La Guaira contient Cerro Porteño et fait un tirage au sort

29/04/2021 à 04:18 CEST

. / Asuncion

La Guaira a pris ce mercredi un précieux nul à Asunción (0-0) contre Cerro Porteño, qu’en dépit du fait qu’il n’a pas pu surmonter le verrou que les Vénézuéliens ont implanté, il a obtenu un point qui le place à la tête du groupe H des Libertadores avec l’Atlético Mineiro. Et c’est que les Brésiliens se sont imposés 2-1 mardi contre un Américain de Cali que la semaine précédente avait perdu à domicile face à Cerro Porteño (0-2). Cependant, les Vénézuéliens ont joué un jeu de stratégie intelligent et efficace avec lequel ils ont ajouté deux points après le match nul précédent à Caracas avec ceux de Belo Horizonte (1-1).
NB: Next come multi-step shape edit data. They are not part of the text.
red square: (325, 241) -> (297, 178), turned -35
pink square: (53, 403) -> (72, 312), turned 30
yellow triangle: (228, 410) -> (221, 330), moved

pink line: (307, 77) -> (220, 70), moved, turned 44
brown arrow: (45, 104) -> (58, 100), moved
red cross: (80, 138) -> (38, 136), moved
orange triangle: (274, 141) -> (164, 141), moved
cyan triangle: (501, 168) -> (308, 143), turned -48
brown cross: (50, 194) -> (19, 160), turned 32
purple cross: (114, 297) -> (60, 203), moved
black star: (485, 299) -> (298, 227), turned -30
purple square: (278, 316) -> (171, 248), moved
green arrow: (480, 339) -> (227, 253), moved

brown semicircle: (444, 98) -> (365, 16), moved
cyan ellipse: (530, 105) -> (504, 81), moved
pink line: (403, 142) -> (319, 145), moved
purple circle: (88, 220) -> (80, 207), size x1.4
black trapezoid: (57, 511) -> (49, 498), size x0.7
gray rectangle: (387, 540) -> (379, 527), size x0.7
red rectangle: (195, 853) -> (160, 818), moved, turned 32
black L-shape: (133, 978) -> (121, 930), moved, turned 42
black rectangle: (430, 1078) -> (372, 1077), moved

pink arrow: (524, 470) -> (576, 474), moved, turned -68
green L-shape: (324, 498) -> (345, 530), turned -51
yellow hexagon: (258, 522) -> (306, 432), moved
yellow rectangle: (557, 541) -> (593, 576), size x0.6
L’équipe dirigée par Daniel Farías a d’abord soulevé un mur qui, renforcé par le gardien Olses Quijada, a fait rebondir les balles d’un Cerro Porteño qui était aux commandes à tout moment, mais avec peu de jeux de réel danger.
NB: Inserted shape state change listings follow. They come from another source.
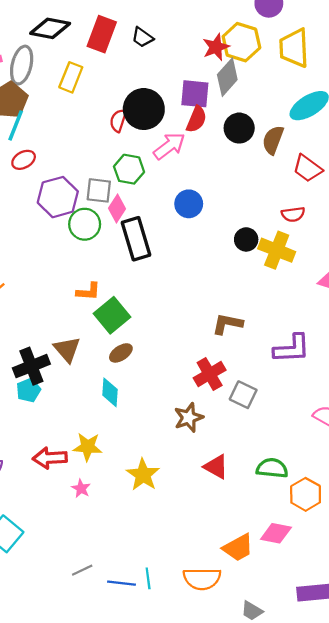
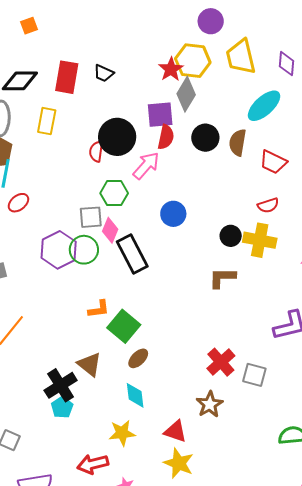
purple hexagon: (58, 197) -> (59, 250), moved
brown L-shape: (227, 324) -> (222, 278), moved
yellow star: (88, 447) -> (122, 433), moved
red triangle: (216, 467) -> (175, 431), moved

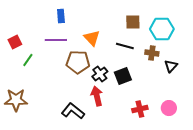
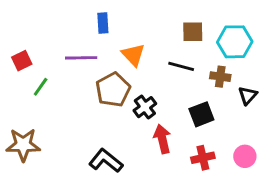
blue rectangle: (61, 16) -> (103, 23), moved
brown pentagon: (78, 62) -> (113, 90), turned -30
black square: (123, 76) -> (201, 114), moved
red arrow: (97, 96) -> (162, 139), moved

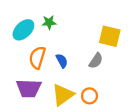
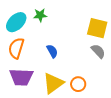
orange semicircle: (37, 58) -> (16, 48), moved
gray semicircle: (96, 61) -> (98, 51), moved, turned -77

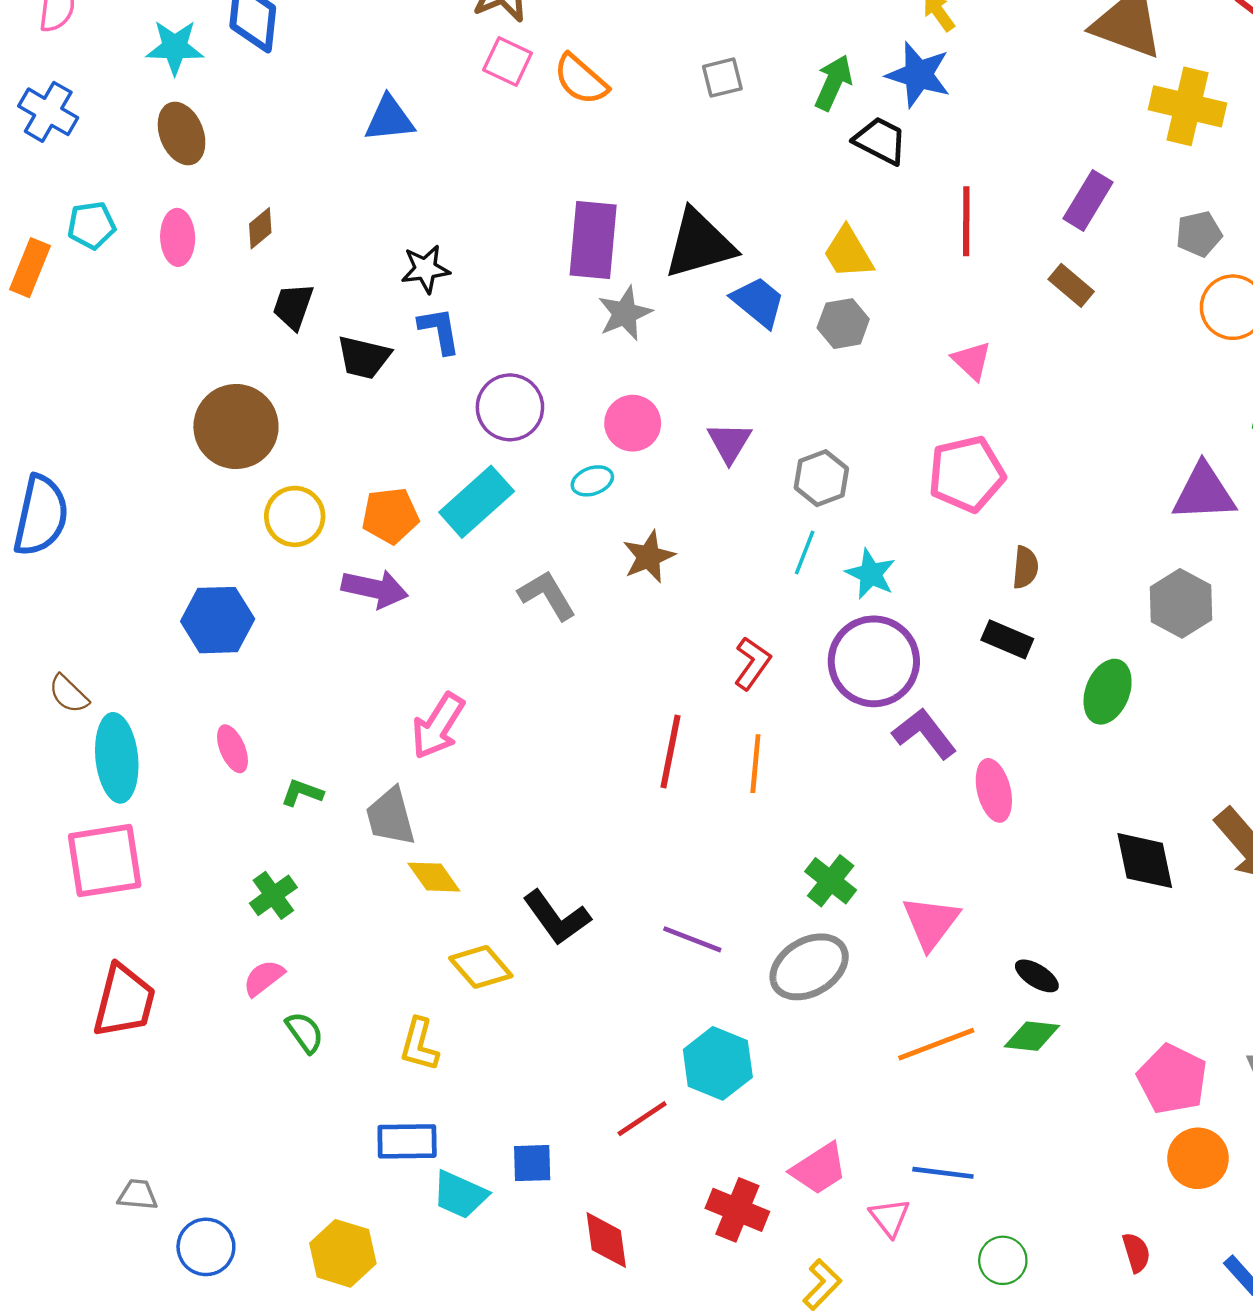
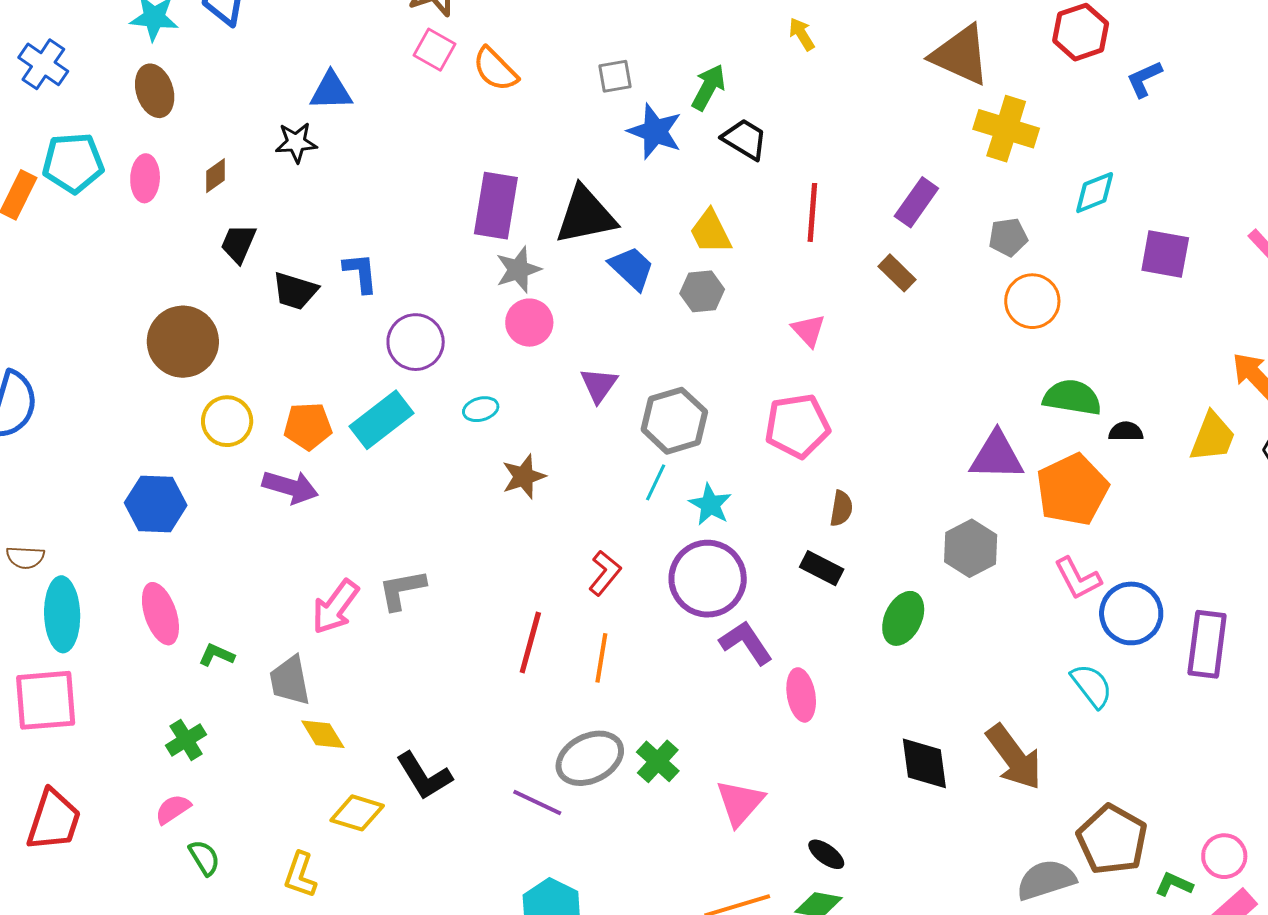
blue star: (918, 75) -> (655, 131), moved
cyan pentagon: (91, 225) -> (73, 163), size x1.5
black star: (425, 269) -> (296, 143), moved
pink circle: (633, 423) -> (529, 323), moved
gray hexagon: (821, 478) -> (674, 421), size x1.4
gray L-shape: (547, 595) -> (402, 590), moved, turned -74
brown semicircle: (69, 694) -> (25, 557), turned -45
pink ellipse: (232, 749) -> (160, 614), size x1.5
yellow diamond: (481, 967) -> (357, 813), turned -36
gray ellipse: (809, 967) -> (590, 758), moved

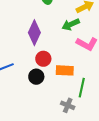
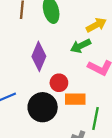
red circle: (43, 59) -> (59, 83), moved
black circle: (36, 77) -> (43, 107), size x1.6

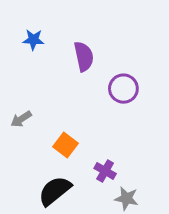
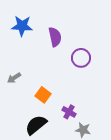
blue star: (33, 40) -> (22, 26), size x1.5

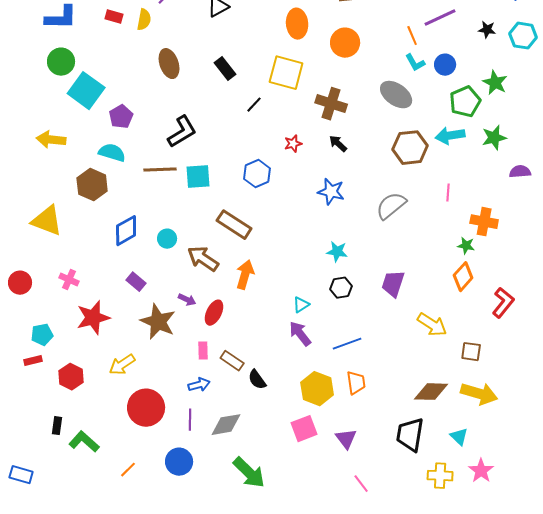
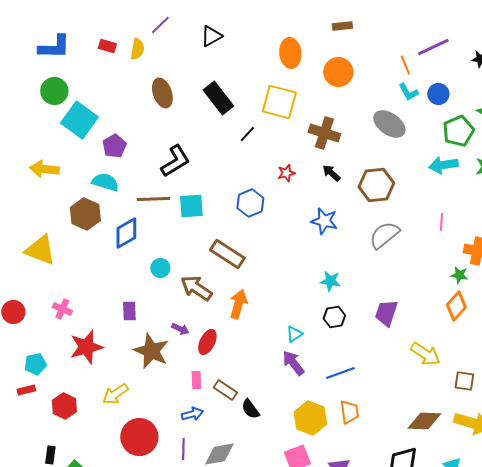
black rectangle: (225, 69) -> (218, 98), size x1.4
brown hexagon: (410, 148) -> (376, 185), moved
blue diamond: (126, 231) -> (126, 233), moved
purple rectangle: (136, 282) -> (129, 311), turned 48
La seconde mi-temps a été pleine d’attaques du Cyclone, dont l’entraîneur, Francisco Arce, a choisi de faire venir l’attaquant Roberto Morales au lieu de l’Argentin Mauro Boselli, sans inspiration dans la première. Au cours de cette période, plusieurs occasions de marquer auraient pu faire pencher la balance du côté local, qui a trouvé un Quijada qui a récupéré un titre qu’il n’avait pas dans les 45 minutes précédentes. Cependant, Cerro Porteño manquait de précision, sans graissage et sous la protection d’individualités floues.

Le jeune Fernando Ovelar (17 ans), entré en seconde période, a réalisé le plus net à la 71e d’une frappe du pied gauche qui a frôlé le bâton de Quijada. Claudio Aquino, l’autre tour de l’attaque de Cerro, avait le but dans ses bottes également dans cette mi-temps, les Vénézuéliens étant complètement enfermés. C’était, avec moins d’intensité, une répétition de la première partie, dans laquelle Cerro est allé au “Cyclone”, brisant les lignes des Vénézuéliens et toujours à la recherche de l’exécution dans le but Boselli, très marqué par la défense rivale, mais ni eu sa journée.
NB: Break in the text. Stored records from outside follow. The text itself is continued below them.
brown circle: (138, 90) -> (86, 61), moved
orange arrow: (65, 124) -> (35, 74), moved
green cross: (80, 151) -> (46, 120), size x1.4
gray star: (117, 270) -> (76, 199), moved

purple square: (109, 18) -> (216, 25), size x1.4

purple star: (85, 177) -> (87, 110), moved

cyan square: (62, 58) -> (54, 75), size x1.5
Un cliché d’Aquino, à 35 ans, depuis l’extérieur de la zone lors de la première intervention d’Olses Quijada, a été le point culminant de la phase initiale. Comme en deuxième, le but de Cerro Porteño, le Brésilien Jean Fernandes, portait à peine ses gants. L’équipe de Farías était inoffensive dans la contre-attaque, malgré les avenues en leur faveur créées par l’avancée des lignes du Cerro Porteño. Cependant, la poussée de Darwin González, le plus actif des visiteurs, vint alarmer le cyclone, qui désespérait devant un cadenas impénétrable appelé La Guaira.